_Your instructions_: Look through the data below. Show each line where the string "Open" occurs.

Document layout analysis data
<<<<
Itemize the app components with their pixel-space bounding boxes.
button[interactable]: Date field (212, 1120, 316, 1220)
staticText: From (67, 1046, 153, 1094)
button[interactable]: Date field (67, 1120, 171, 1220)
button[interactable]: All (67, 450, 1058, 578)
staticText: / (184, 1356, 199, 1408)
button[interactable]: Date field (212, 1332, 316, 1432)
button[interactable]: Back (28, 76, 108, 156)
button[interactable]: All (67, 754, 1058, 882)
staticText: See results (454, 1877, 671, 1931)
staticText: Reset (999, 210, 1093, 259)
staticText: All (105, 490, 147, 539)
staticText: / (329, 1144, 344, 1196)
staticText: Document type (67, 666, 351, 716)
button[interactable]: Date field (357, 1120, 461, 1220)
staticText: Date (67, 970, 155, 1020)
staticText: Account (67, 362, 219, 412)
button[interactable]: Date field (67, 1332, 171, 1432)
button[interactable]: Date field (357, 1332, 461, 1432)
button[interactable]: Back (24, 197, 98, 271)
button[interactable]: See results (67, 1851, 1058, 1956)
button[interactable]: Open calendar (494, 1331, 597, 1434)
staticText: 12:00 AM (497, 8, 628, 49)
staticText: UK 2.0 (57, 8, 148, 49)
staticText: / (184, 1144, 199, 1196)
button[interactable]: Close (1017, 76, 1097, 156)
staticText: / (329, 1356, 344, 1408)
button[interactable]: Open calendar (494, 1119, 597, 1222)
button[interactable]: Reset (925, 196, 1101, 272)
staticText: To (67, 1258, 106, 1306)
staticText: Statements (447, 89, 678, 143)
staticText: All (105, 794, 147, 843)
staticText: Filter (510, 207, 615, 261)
>>>>
_Task answer_:
button[interactable]: Open calendar (494, 1331, 597, 1434)
button[interactable]: Open calendar (494, 1119, 597, 1222)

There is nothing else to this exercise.